▶ Aim of the task: From the line that contains "2025. október" down to the last line of the listing below, reproduce each line exactly but not the pictures.
<<<<
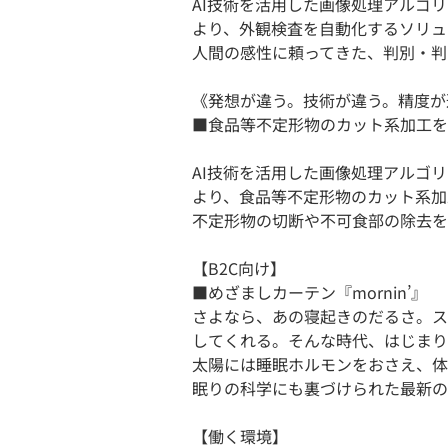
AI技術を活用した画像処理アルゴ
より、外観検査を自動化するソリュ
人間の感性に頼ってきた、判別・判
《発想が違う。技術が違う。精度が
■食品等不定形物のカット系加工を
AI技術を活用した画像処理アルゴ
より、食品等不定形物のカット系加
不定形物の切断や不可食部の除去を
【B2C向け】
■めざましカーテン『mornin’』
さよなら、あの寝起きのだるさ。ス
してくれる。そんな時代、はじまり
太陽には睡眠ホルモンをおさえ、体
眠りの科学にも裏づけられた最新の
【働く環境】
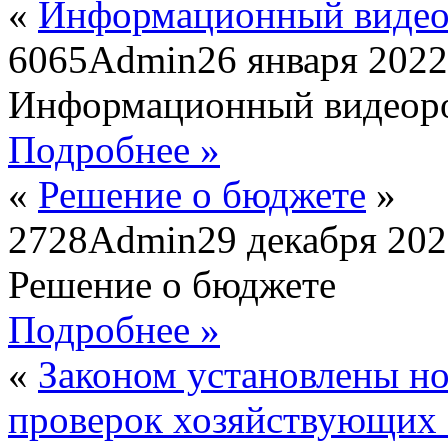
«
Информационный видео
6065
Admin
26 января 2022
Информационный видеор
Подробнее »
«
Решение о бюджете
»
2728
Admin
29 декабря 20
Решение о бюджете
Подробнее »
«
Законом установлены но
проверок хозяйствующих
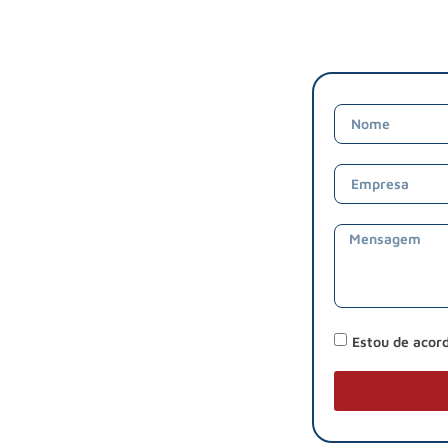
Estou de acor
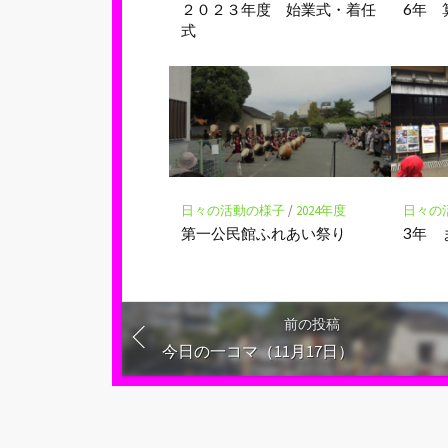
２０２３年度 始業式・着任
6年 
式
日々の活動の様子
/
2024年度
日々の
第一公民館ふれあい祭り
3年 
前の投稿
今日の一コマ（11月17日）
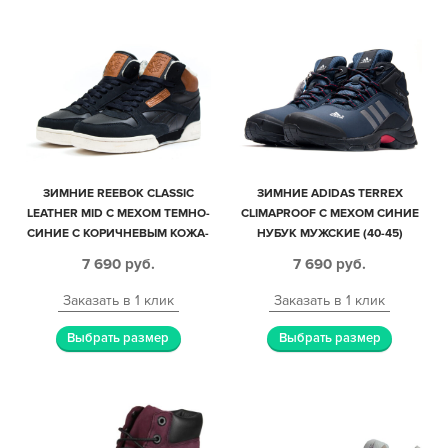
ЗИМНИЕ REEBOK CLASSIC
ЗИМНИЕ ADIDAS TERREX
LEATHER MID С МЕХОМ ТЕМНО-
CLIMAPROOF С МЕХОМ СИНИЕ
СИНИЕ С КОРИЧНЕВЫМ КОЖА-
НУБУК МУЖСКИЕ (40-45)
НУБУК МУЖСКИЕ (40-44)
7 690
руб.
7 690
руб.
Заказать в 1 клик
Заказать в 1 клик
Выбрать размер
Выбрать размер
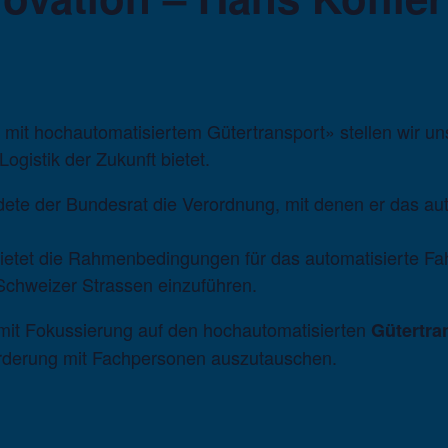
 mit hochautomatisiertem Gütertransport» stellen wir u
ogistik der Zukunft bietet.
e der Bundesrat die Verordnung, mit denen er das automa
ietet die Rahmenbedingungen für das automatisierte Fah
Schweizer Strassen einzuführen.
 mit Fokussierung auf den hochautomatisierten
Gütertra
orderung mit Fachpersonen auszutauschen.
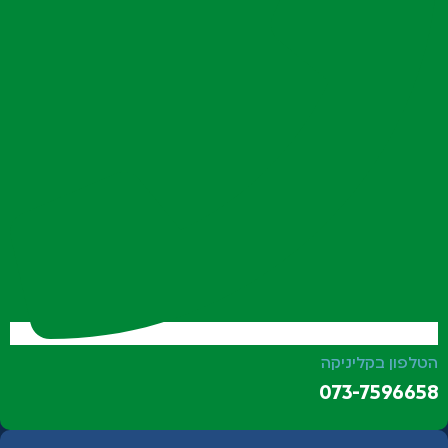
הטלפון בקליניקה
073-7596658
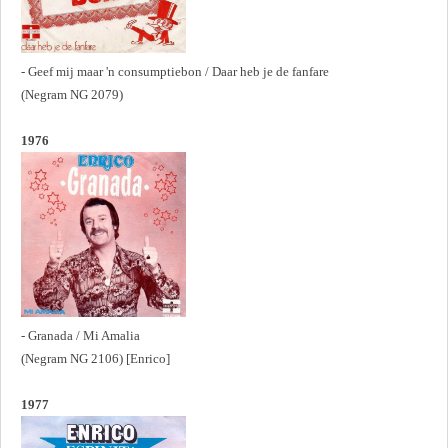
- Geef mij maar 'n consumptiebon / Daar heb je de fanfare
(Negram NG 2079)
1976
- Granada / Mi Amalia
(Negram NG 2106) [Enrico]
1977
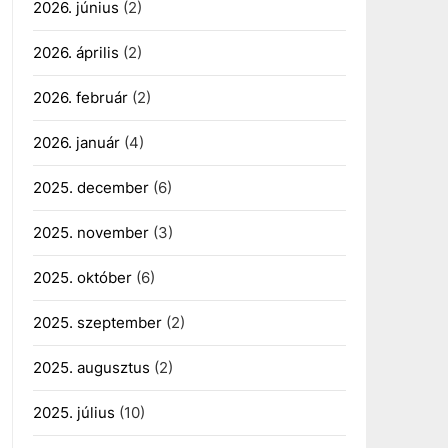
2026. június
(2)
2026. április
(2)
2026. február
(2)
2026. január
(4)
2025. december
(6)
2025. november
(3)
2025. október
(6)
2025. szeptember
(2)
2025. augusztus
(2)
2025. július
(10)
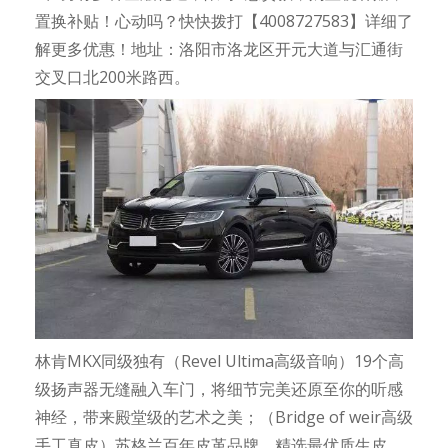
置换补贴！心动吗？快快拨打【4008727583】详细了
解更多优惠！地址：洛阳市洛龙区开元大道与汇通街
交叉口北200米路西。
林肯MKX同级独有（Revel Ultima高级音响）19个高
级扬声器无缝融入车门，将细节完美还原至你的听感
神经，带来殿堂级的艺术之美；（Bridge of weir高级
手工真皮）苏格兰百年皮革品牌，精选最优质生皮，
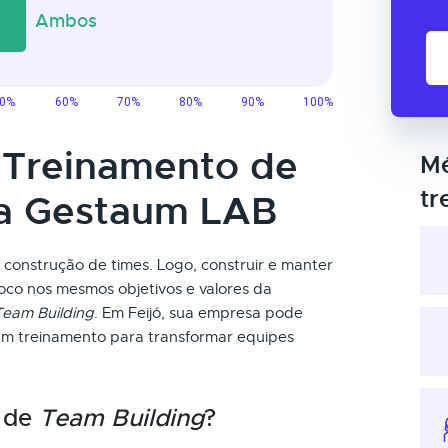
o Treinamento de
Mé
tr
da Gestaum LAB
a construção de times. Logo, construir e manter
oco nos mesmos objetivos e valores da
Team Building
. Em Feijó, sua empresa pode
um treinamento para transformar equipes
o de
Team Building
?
>>>>
▶ Response to this task:
2025. október
(6)
2025. szeptember
(2)
2025. augusztus
(2)
2025. július
(10)
置换补贴！心动吗？快快拨打【4008727583】详细了
解更多优惠！地址：洛阳市洛龙区开元大道与汇通街
交叉口北200米路西。
林肯MKX同级独有（Revel Ultima高级音响）19个高
级扬声器无缝融入车门，将细节完美还原至你的听感
神经，带来殿堂级的艺术之美；（Bridge of weir高级
手工真皮）苏格兰百年皮革品牌，精选最优质生皮，
o Treinamento de
Mé
tr
da Gestaum LAB
a construção de times. Logo, construir e manter
oco nos mesmos objetivos e valores da
Team Building
. Em Feijó, sua empresa pode
um treinamento para transformar equipes
o de
Team Building
?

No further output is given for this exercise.